■ **Requirement**
Please return the records below exactly as they appear, leaving every picture out.

■ **Structured page parsing data**

====

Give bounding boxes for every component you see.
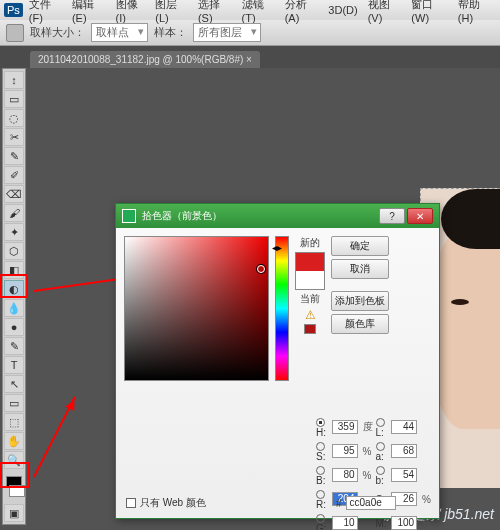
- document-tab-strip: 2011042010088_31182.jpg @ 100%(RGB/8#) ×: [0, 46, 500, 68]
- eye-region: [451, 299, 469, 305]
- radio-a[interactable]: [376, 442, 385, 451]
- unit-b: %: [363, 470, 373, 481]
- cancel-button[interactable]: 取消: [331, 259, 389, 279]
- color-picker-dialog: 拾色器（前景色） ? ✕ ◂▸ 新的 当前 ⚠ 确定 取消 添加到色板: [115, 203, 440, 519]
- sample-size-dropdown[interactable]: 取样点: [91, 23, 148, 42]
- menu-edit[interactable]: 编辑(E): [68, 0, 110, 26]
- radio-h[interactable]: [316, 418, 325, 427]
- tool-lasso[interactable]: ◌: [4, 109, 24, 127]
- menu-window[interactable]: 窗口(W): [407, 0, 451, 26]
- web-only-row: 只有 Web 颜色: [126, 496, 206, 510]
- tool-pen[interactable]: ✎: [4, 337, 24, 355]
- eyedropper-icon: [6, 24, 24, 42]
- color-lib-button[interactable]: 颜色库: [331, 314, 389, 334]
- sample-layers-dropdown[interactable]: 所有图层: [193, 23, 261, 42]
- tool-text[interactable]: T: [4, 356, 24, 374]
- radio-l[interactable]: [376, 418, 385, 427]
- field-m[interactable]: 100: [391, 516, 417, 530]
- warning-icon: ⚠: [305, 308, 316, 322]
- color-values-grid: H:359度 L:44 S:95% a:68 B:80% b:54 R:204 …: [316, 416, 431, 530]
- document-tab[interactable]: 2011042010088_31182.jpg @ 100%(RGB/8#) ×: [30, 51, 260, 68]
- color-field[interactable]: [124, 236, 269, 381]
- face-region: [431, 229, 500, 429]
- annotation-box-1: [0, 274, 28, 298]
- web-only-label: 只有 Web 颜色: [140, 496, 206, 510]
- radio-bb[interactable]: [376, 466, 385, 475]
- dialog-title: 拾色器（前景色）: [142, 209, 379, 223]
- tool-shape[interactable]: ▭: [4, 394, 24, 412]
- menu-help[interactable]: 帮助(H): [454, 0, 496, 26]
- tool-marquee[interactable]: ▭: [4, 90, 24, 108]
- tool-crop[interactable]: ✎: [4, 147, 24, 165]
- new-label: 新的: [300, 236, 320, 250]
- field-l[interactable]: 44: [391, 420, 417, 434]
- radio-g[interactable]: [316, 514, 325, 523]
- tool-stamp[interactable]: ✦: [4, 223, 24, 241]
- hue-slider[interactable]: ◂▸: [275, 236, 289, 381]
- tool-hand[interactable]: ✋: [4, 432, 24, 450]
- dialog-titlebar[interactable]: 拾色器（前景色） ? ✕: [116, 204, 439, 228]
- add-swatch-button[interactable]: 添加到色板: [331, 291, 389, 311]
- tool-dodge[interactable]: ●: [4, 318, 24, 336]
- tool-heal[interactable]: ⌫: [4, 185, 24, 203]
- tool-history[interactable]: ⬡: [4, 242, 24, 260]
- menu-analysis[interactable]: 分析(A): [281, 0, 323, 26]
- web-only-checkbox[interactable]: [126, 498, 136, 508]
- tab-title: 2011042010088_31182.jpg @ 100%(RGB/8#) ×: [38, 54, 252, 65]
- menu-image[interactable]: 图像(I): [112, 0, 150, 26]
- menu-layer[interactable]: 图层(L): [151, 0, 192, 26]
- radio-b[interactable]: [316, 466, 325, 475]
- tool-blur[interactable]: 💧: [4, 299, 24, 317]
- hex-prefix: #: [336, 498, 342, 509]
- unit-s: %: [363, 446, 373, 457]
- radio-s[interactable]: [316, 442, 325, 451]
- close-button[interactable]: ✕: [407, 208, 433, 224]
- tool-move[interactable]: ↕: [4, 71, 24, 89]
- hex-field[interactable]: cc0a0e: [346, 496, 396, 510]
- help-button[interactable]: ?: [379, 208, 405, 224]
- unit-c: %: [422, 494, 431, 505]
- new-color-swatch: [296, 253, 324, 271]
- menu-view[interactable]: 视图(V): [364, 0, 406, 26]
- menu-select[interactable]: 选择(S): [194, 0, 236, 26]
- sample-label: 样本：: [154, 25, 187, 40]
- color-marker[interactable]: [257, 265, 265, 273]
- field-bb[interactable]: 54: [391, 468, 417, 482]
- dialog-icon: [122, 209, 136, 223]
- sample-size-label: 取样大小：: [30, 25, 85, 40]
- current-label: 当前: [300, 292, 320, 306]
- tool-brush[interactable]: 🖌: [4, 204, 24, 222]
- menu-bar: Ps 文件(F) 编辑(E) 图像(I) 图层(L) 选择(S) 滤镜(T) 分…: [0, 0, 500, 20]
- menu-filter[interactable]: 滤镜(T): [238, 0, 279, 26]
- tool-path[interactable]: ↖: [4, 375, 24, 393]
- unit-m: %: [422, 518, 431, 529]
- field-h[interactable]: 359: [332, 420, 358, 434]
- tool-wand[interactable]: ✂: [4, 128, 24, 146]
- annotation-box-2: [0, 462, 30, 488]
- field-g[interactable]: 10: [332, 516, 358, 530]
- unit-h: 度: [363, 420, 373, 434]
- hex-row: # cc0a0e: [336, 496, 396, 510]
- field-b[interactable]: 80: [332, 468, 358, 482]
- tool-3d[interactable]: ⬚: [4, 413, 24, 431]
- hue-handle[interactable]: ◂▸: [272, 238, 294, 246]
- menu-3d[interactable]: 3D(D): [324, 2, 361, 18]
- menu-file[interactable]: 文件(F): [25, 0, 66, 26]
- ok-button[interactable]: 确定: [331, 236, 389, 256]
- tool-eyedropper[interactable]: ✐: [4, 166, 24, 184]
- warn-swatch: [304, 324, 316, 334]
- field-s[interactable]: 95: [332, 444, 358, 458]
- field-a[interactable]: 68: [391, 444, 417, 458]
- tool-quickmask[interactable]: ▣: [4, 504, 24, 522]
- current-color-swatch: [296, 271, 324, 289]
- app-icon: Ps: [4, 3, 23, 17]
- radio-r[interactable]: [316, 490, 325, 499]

====

■ **Solution to this task**
Give bounding boxes for every component you see.
- document-tab-strip: 2011042010088_31182.jpg @ 100%(RGB/8#) ×: [0, 46, 500, 68]
- eye-region: [451, 299, 469, 305]
- radio-a[interactable]: [376, 442, 385, 451]
- unit-b: %: [363, 470, 373, 481]
- cancel-button[interactable]: 取消: [331, 259, 389, 279]
- color-picker-dialog: 拾色器（前景色） ? ✕ ◂▸ 新的 当前 ⚠ 确定 取消 添加到色板: [115, 203, 440, 519]
- sample-size-dropdown[interactable]: 取样点: [91, 23, 148, 42]
- menu-edit[interactable]: 编辑(E): [68, 0, 110, 26]
- radio-h[interactable]: [316, 418, 325, 427]
- tool-lasso[interactable]: ◌: [4, 109, 24, 127]
- menu-window[interactable]: 窗口(W): [407, 0, 451, 26]
- web-only-row: 只有 Web 颜色: [126, 496, 206, 510]
- tool-pen[interactable]: ✎: [4, 337, 24, 355]
- eyedropper-icon: [6, 24, 24, 42]
- color-lib-button[interactable]: 颜色库: [331, 314, 389, 334]
- sample-layers-dropdown[interactable]: 所有图层: [193, 23, 261, 42]
- tool-text[interactable]: T: [4, 356, 24, 374]
- radio-l[interactable]: [376, 418, 385, 427]
- field-m[interactable]: 100: [391, 516, 417, 530]
- warning-icon: ⚠: [305, 308, 316, 322]
- color-values-grid: H:359度 L:44 S:95% a:68 B:80% b:54 R:204 …: [316, 416, 431, 530]
- document-tab[interactable]: 2011042010088_31182.jpg @ 100%(RGB/8#) ×: [30, 51, 260, 68]
- color-field[interactable]: [124, 236, 269, 381]
- face-region: [431, 229, 500, 429]
- annotation-box-1: [0, 274, 28, 298]
- web-only-label: 只有 Web 颜色: [140, 496, 206, 510]
- radio-bb[interactable]: [376, 466, 385, 475]
- dialog-title: 拾色器（前景色）: [142, 209, 379, 223]
- tool-shape[interactable]: ▭: [4, 394, 24, 412]
- menu-help[interactable]: 帮助(H): [454, 0, 496, 26]
- tool-marquee[interactable]: ▭: [4, 90, 24, 108]
- tool-crop[interactable]: ✎: [4, 147, 24, 165]
- new-label: 新的: [300, 236, 320, 250]
- field-l[interactable]: 44: [391, 420, 417, 434]
- radio-g[interactable]: [316, 514, 325, 523]
- tool-stamp[interactable]: ✦: [4, 223, 24, 241]
- hue-slider[interactable]: ◂▸: [275, 236, 289, 381]
- tool-hand[interactable]: ✋: [4, 432, 24, 450]
- dialog-titlebar[interactable]: 拾色器（前景色） ? ✕: [116, 204, 439, 228]
- add-swatch-button[interactable]: 添加到色板: [331, 291, 389, 311]
- tool-dodge[interactable]: ●: [4, 318, 24, 336]
- tool-heal[interactable]: ⌫: [4, 185, 24, 203]
- tool-history[interactable]: ⬡: [4, 242, 24, 260]
- menu-analysis[interactable]: 分析(A): [281, 0, 323, 26]
- web-only-checkbox[interactable]: [126, 498, 136, 508]
- tab-title: 2011042010088_31182.jpg @ 100%(RGB/8#) ×: [38, 54, 252, 65]
- menu-image[interactable]: 图像(I): [112, 0, 150, 26]
- menu-layer[interactable]: 图层(L): [151, 0, 192, 26]
- radio-b[interactable]: [316, 466, 325, 475]
- tool-blur[interactable]: 💧: [4, 299, 24, 317]
- hex-prefix: #: [336, 498, 342, 509]
- unit-s: %: [363, 446, 373, 457]
- radio-s[interactable]: [316, 442, 325, 451]
- close-button[interactable]: ✕: [407, 208, 433, 224]
- tool-move[interactable]: ↕: [4, 71, 24, 89]
- hex-field[interactable]: cc0a0e: [346, 496, 396, 510]
- help-button[interactable]: ?: [379, 208, 405, 224]
- unit-c: %: [422, 494, 431, 505]
- new-color-swatch: [296, 253, 324, 271]
- menu-view[interactable]: 视图(V): [364, 0, 406, 26]
- menu-select[interactable]: 选择(S): [194, 0, 236, 26]
- sample-label: 样本：: [154, 25, 187, 40]
- color-marker[interactable]: [257, 265, 265, 273]
- field-bb[interactable]: 54: [391, 468, 417, 482]
- dialog-icon: [122, 209, 136, 223]
- sample-size-label: 取样大小：: [30, 25, 85, 40]
- current-label: 当前: [300, 292, 320, 306]
- tool-brush[interactable]: 🖌: [4, 204, 24, 222]
- menu-bar: Ps 文件(F) 编辑(E) 图像(I) 图层(L) 选择(S) 滤镜(T) 分…: [0, 0, 500, 20]
- menu-filter[interactable]: 滤镜(T): [238, 0, 279, 26]
- tool-path[interactable]: ↖: [4, 375, 24, 393]
- unit-m: %: [422, 518, 431, 529]
- field-h[interactable]: 359: [332, 420, 358, 434]
- tool-wand[interactable]: ✂: [4, 128, 24, 146]
- annotation-box-2: [0, 462, 30, 488]
- field-g[interactable]: 10: [332, 516, 358, 530]
- unit-h: 度: [363, 420, 373, 434]
- hex-row: # cc0a0e: [336, 496, 396, 510]
- field-b[interactable]: 80: [332, 468, 358, 482]
- tool-3d[interactable]: ⬚: [4, 413, 24, 431]
- hue-handle[interactable]: ◂▸: [272, 238, 294, 246]
- menu-3d[interactable]: 3D(D): [324, 2, 361, 18]
- menu-file[interactable]: 文件(F): [25, 0, 66, 26]
- ok-button[interactable]: 确定: [331, 236, 389, 256]
- tool-eyedropper[interactable]: ✐: [4, 166, 24, 184]
- warn-swatch: [304, 324, 316, 334]
- field-s[interactable]: 95: [332, 444, 358, 458]
- field-a[interactable]: 68: [391, 444, 417, 458]
- tool-quickmask[interactable]: ▣: [4, 504, 24, 522]
- current-color-swatch: [296, 271, 324, 289]
- app-icon: Ps: [4, 3, 23, 17]
- radio-r[interactable]: [316, 490, 325, 499]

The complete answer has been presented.